I understand all I need to do is a mutate follow separate_rows. My question is if there is already a function that does separate and process a comma delimited value. How do I use the function in a similar way as separate_rows? (the reason is I want to separate complex split logic into a function rather than in mutate)
For example below does the logic above and return a vector of values. Is it possible perform similar operation as separate rows? (ie. split on the column and repeating row values)
proc <- function(text){
text %>%
str_split(pattern = ",") %>%
unlist() %>%
sapply(function(x){
if(x %in% c("a", "b"))
return(T)
else
return(F)
})
}
Upvotes: 0
Views: 216
Reputation: 28675
Kind of
If you keep the output of your function (here proc
) in list form instead of unlist
ing, you can apply that function to x
with mutate
and then unnest
x
. Keeping it in list form preserves the info about which element of proc(t$x)
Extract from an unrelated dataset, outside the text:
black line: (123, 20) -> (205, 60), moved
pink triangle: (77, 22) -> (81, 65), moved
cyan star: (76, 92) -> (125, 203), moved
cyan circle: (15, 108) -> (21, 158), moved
corresponds to which row of t
, and that info is lost when you unlist
.
library(tidyr)
library(stringr)
library(dplyr, warn.conflicts = FALSE)
proc <- function(text) {
text %>%
str_split(pattern = ",") %>%
lapply(function(x) {
x %in% c("a", "b")
})
}
t <- tibble(x = c("a,b", "c,d"), v = c(1,2))
t %>%
mutate(x = proc(x)) %>%
unnest(x)
#> # A tibble: 4 × 2
#> x v
#> <lgl> <dbl>
#> 1 TRUE 1
#> 2 TRUE 1
#> 3 FALSE 2
#> 4 FALSE 2
Created on 2022-02-20 by the reprex package (v2.0.1)
But, if you're going to use two functions anyway (mutate
and unnest
), you may as well just use separate_rows
and then mutate
.
Or, you could pack everything into the proc
function.
library(tidyr)
library(stringr)
library(dplyr, warn.conflicts = FALSE)
proc <- function(df, col) {
fun <- function(text) {
text %>%
str_split(pattern = ",") %>%
lapply(function(x) {
x %in% c("a", "b")
})
}
df %>%
mutate(across({{ col }}, fun)) %>%
unnest({{ col }})
}
t <- tibble(x = c("a,b", "c,d"), v = c(1,2))
t %>%
proc(x)
#> # A tibble: 4 × 2
#> x v
#> <lgl> <dbl>
#> 1 TRUE 1
#> 2 TRUE 1
#> 3 FALSE 2
#> 4 FALSE 2
Created on 2022-02-20 by the reprex package (v2.0.1)
Upvotes: 1